» Task to complete
Your task is to copy the data exactly while leaving out every picture.
⁂
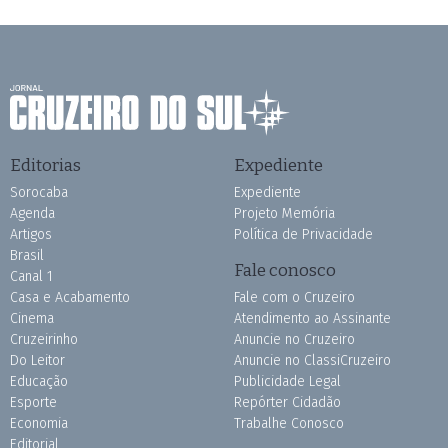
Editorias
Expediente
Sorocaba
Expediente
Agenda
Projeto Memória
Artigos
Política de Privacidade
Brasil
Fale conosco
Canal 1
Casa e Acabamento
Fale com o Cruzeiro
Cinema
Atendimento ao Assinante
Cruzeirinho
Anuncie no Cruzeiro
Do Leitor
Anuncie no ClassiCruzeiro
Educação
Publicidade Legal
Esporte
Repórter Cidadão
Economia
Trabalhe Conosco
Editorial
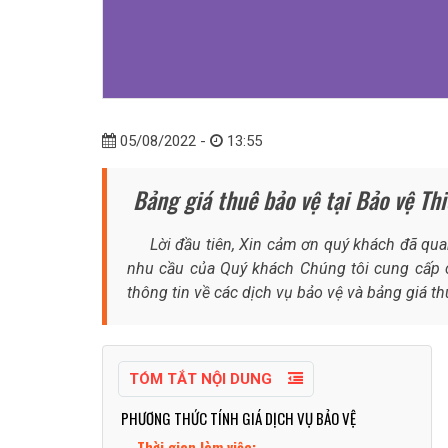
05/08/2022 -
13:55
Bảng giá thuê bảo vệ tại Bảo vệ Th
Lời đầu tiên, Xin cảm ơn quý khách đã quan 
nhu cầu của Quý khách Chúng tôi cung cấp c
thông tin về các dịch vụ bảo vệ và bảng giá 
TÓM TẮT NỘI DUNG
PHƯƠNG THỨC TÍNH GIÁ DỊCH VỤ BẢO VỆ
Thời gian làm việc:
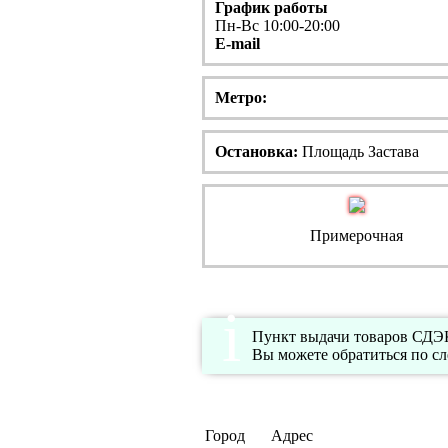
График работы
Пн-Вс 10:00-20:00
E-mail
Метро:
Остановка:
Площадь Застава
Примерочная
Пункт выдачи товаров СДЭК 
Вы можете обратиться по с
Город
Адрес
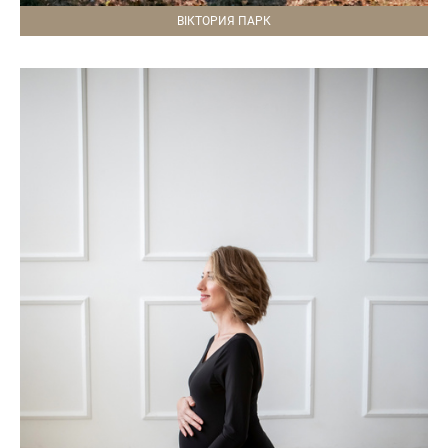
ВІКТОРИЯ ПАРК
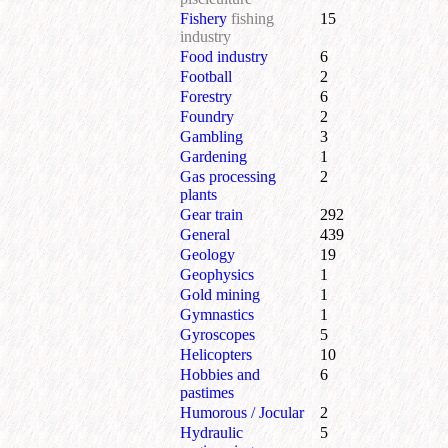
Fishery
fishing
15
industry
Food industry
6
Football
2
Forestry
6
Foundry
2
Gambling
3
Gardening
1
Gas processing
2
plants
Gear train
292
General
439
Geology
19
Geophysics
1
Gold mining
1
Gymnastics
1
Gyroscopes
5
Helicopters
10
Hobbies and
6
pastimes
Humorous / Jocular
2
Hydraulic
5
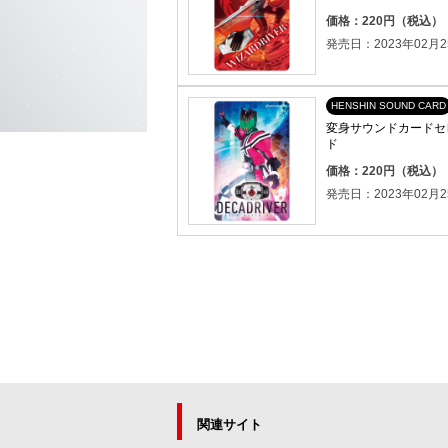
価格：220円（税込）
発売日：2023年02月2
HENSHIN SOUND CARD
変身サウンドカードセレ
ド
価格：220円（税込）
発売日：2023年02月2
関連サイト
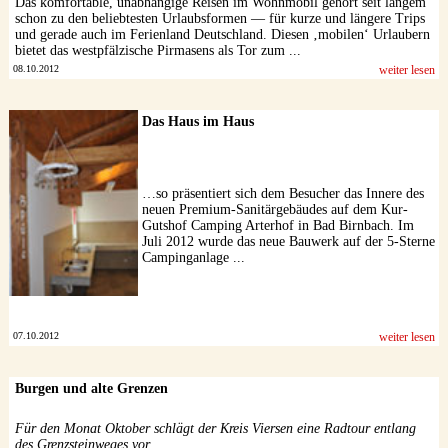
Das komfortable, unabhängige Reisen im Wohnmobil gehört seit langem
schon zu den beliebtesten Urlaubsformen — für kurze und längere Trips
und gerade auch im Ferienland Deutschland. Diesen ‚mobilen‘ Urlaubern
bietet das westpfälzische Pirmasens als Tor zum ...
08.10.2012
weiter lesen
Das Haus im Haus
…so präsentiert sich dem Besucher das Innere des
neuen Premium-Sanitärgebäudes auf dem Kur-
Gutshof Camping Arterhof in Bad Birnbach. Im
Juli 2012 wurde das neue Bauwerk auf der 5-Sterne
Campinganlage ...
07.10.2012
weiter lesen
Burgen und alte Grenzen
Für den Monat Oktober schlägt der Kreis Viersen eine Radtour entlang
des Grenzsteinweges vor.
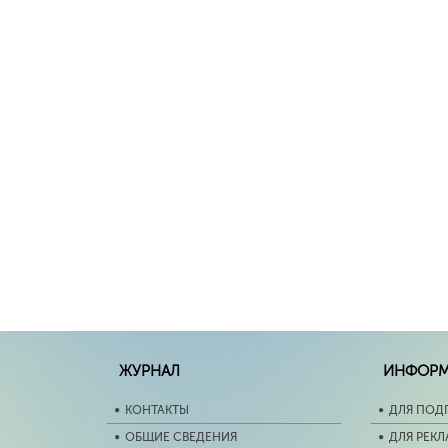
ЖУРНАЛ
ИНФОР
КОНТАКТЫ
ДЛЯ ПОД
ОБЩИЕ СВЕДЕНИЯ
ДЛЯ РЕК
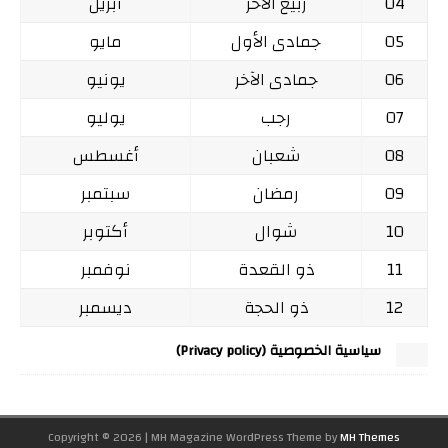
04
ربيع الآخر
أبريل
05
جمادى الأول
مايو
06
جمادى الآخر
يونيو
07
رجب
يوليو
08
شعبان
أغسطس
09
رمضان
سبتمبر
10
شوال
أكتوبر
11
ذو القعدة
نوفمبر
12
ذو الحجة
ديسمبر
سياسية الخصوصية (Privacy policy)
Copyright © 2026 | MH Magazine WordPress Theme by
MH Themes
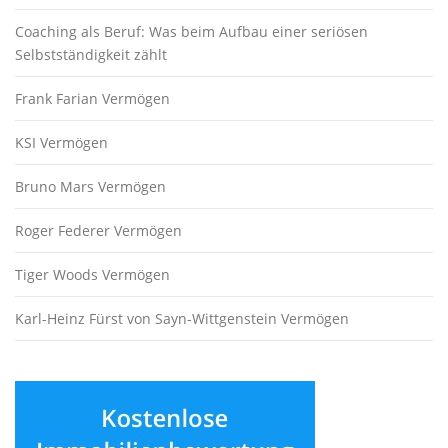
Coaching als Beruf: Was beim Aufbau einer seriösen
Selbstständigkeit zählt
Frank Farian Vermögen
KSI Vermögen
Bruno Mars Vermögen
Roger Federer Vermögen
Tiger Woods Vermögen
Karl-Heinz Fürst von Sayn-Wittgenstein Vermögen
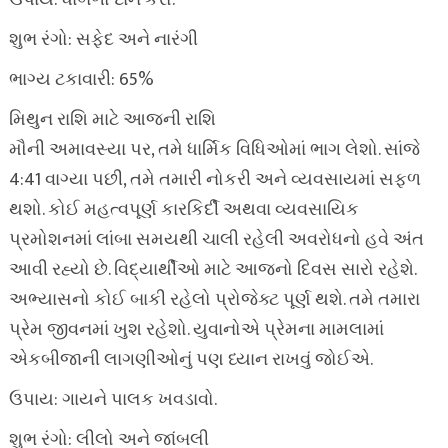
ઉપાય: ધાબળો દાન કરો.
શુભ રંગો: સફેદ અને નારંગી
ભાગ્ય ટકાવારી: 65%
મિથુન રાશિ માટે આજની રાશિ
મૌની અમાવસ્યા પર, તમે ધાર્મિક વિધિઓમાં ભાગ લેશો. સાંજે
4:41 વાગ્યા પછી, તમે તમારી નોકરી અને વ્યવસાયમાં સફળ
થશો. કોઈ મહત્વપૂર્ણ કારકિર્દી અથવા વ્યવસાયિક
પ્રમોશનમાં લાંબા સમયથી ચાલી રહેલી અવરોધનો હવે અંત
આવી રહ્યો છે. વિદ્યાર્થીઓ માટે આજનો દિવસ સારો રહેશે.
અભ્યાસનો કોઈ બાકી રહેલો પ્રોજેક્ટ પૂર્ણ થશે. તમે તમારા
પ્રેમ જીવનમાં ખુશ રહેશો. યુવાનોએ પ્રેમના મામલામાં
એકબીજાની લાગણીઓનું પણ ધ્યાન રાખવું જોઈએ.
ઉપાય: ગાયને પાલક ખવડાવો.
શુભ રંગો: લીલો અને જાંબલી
⁂
» Answer box
Editorias
Expediente
Sorocaba
Expediente
Agenda
Projeto Memória
Artigos
Política de Privacidade
Brasil
Fale conosco
Canal 1
Casa e Acabamento
Fale com o Cruzeiro
Cinema
Atendimento ao Assinante
Cruzeirinho
Anuncie no Cruzeiro
Do Leitor
Anuncie no ClassiCruzeiro
Educação
Publicidade Legal
Esporte
Repórter Cidadão
Economia
Trabalhe Conosco
Editorial
05/08/2022 -
13:55
Bảng giá thuê bảo vệ tại Bảo vệ Th
Lời đầu tiên, Xin cảm ơn quý khách đã quan 
nhu cầu của Quý khách Chúng tôi cung cấp c
thông tin về các dịch vụ bảo vệ và bảng giá 
TÓM TẮT NỘI DUNG
PHƯƠNG THỨC TÍNH GIÁ DỊCH VỤ BẢO VỆ
Thời gian làm việc:
График работы
Пн-Вс 10:00-20:00
E-mail
Метро:
Остановка:
Площадь Застава
Примерочная
Пункт выдачи товаров СДЭК 
Вы можете обратиться по с
Город
Адрес
ВІКТОРИЯ ПАРК
Fishery
fishing
15
industry
Food industry
6
Football
2
Forestry
6
Foundry
2
Gambling
3
Gardening
1
Gas processing
2
plants
Gear train
292
General
439
Geology
19
Geophysics
1
Gold mining
1
Gymnastics
1
Gyroscopes
5
Helicopters
10
Hobbies and
6
pastimes
Humorous / Jocular
2
Hydraulic
5
価格：220円（税込）
発売日：2023年02月2
HENSHIN SOUND CARD
変身サウンドカードセレ
ド
価格：220円（税込）
発売日：2023年02月2
関連サイト
Das komfortable, unabhängige Reisen im Wohnmobil gehört seit langem
schon zu den beliebtesten Urlaubsformen — für kurze und längere Trips
und gerade auch im Ferienland Deutschland. Diesen ‚mobilen‘ Urlaubern
bietet das westpfälzische Pirmasens als Tor zum ...
08.10.2012
weiter lesen
Das Haus im Haus
…so präsentiert sich dem Besucher das Innere des
neuen Premium-Sanitärgebäudes auf dem Kur-
Gutshof Camping Arterhof in Bad Birnbach. Im
Juli 2012 wurde das neue Bauwerk auf der 5-Sterne
Campinganlage ...
07.10.2012
weiter lesen
Burgen und alte Grenzen
Für den Monat Oktober schlägt der Kreis Viersen eine Radtour entlang
des Grenzsteinweges vor.
ЖУРНАЛ
ИНФОР
КОНТАКТЫ
ДЛЯ ПОД
ОБЩИЕ СВЕДЕНИЯ
ДЛЯ РЕК
04
ربيع الآخر
أبريل
05
جمادى الأول
مايو
06
جمادى الآخر
يونيو
07
رجب
يوليو
08
شعبان
أغسطس
09
رمضان
سبتمبر
10
شوال
أكتوبر
11
ذو القعدة
نوفمبر
12
ذو الحجة
ديسمبر
سياسية الخصوصية (Privacy policy)
Copyright © 2026 | MH Magazine WordPress Theme by
MH Themes
Coaching als Beruf: Was beim Aufbau einer seriösen
Selbstständigkeit zählt
Frank Farian Vermögen
KSI Vermögen
Bruno Mars Vermögen
Roger Federer Vermögen
Tiger Woods Vermögen
Karl-Heinz Fürst von Sayn-Wittgenstein Vermögen
ઉપાય: ધાબળો દાન કરો.
શુભ રંગો: સફેદ અને નારંગી
ભાગ્ય ટકાવારી: 65%
મિથુન રાશિ માટે આજની રાશિ
મૌની અમાવસ્યા પર, તમે ધાર્મિક વિધિઓમાં ભાગ લેશો. સાંજે
4:41 વાગ્યા પછી, તમે તમારી નોકરી અને વ્યવસાયમાં સફળ
થશો. કોઈ મહત્વપૂર્ણ કારકિર્દી અથવા વ્યવસાયિક
પ્રમોશનમાં લાંબા સમયથી ચાલી રહેલી અવરોધનો હવે અંત
આવી રહ્યો છે. વિદ્યાર્થીઓ માટે આજનો દિવસ સારો રહેશે.
અભ્યાસનો કોઈ બાકી રહેલો પ્રોજેક્ટ પૂર્ણ થશે. તમે તમારા
પ્રેમ જીવનમાં ખુશ રહેશો. યુવાનોએ પ્રેમના મામલામાં
એકબીજાની લાગણીઓનું પણ ધ્યાન રાખવું જોઈએ.
ઉપાય: ગાયને પાલક ખવડાવો.
શુભ રંગો: લીલો અને જાંબલી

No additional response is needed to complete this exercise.